The water distributes itself according to where the osmotic forces drag it. The extracellular compartment is now slightly richer is solutes, and so some of the intracellular water is dragged out (a miniscule amount).
How long does this distribution take? Not long, according to a study of non-haemorrhaging patients. In fact the majority of the equilibration of water occurs within the first 15 minutes. The hematocrit they measured at 15 minutes was much the same as the hematocrit measured at 24 hours post transfusion.
Because it has received a load of essentially isoosmolar fluid, the plasma and the extracellular fluids both do not experience much of a change in osmolality. (it does rise, but only by about 0.095mOsm/L).
The intravascular compartment volume increases by 176ml – from 5000ml to 5176ml. The increase in intravascular volume is 3.5% - outside the volume receptor sensitivity threshold.
The initial conditions in this thought experiment give us a hematocrit of 0.30 (1500ml divided by 5000ml).
This is somewhat lower than the normal hematocrit of an adult, but hey- we are working with a system of imaginary cylinders. But this sort of an admission hematocrit is not completely out of the question for an ICU patient who has already had some sort of fluids on the way to their crisis.
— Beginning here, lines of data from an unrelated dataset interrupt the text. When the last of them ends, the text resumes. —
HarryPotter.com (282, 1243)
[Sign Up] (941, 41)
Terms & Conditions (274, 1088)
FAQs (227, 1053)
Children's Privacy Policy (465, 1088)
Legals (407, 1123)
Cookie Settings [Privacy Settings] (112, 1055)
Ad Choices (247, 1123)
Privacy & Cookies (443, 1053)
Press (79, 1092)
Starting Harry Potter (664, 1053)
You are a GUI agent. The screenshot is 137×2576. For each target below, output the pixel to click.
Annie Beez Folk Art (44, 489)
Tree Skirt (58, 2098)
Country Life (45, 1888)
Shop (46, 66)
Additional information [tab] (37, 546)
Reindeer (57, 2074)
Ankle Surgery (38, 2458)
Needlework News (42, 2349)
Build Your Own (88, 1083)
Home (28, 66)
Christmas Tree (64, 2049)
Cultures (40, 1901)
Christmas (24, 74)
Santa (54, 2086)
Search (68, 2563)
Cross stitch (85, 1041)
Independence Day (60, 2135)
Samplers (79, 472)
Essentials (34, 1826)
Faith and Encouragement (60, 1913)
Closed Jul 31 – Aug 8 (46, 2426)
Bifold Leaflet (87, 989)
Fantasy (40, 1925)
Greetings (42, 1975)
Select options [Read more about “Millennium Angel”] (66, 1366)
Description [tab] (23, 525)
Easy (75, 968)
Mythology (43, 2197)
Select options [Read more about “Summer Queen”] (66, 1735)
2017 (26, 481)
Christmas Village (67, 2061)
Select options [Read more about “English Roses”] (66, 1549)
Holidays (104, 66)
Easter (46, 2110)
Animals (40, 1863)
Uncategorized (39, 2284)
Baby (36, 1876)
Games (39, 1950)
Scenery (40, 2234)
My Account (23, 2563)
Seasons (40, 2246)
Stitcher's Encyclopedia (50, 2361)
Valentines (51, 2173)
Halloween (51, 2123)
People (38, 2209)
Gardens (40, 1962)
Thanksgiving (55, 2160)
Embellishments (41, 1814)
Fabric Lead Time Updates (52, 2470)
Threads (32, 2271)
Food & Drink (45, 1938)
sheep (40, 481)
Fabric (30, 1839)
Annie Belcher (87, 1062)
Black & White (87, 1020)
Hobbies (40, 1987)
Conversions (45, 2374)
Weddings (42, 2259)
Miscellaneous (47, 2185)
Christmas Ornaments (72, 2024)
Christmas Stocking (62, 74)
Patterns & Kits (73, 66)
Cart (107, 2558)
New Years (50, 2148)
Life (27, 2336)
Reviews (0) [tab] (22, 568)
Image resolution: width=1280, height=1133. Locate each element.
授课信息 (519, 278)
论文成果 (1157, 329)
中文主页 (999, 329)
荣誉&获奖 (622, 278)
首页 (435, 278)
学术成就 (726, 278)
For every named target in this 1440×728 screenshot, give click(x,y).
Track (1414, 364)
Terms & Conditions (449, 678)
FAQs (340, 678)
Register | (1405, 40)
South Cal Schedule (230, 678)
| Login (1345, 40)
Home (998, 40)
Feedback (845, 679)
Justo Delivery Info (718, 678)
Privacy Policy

The 1500mls of intravascular cell volume gets an extra 150mls of cells.
The 3500mls of intravascular water expands by only 26ml.
Thus: the new hematocrit should be 1650ml divided by 5176ml, or 0.318
The hematocrit should increase by 6%.
Does experimental evidence confirm this calculation?
In fact, it does not. Only about one half to one third of this predicted increase is observed in trauma patients receiving blood transfusion. A study of patients recovering from pelvic fractures suggests that the real change in hematocrit from a single unit of packed red cells is more like 1.9% (varying from 0.4% to 3.1%).
As The ICU book by Merino advises us, hematocrit is a lousy transfusion trigger. Hemoglobin concentration increase in patients receiving transfusion has been studied, and the findings suggests that for every unit of packed red cells transfused, the Hb rises by 10g/L.
The fluid balance of the body and the electrolyte concentration is not significantly affected.
The hematocrit rises by somewhere around 2% to 3%
The Hb concentration increases by 10g/L per unit.
Why indeed. The citrate used to prevent clotting in packed cells is present in a tiny concentration, about 1800mg per bag ( which is about 1 mmol, given that citrate has a molar mass of 189g/mol). At maximum activity, this will only chelate 1 mmol of calcium. Given that the extracellular fluid has about 30.8 mmol of calcium in it, one can expect the calcium to drop from 2.2mmol/L to 2.12 mmol/L, which is not a lot.
Let us consider what the capacitance vessels do in response to the loss of blood.
They constrict, of course. If they didnt, the loss of a large blood volume would result in a proportional loss of preload. The decrease in cardiac output would be catastrophic. So, the venous capacitance vessels constrict to maintain sufficient right ventricular filling pressure to produce an adequate cardiac output.
If you then go and dump a massive amount of blood products into this constricted venous network, you will cause a dramatic and sudden increase in central venous pressure. The increase in preload will be out of proportion to the increase in volume. The result is pulmonary oedema.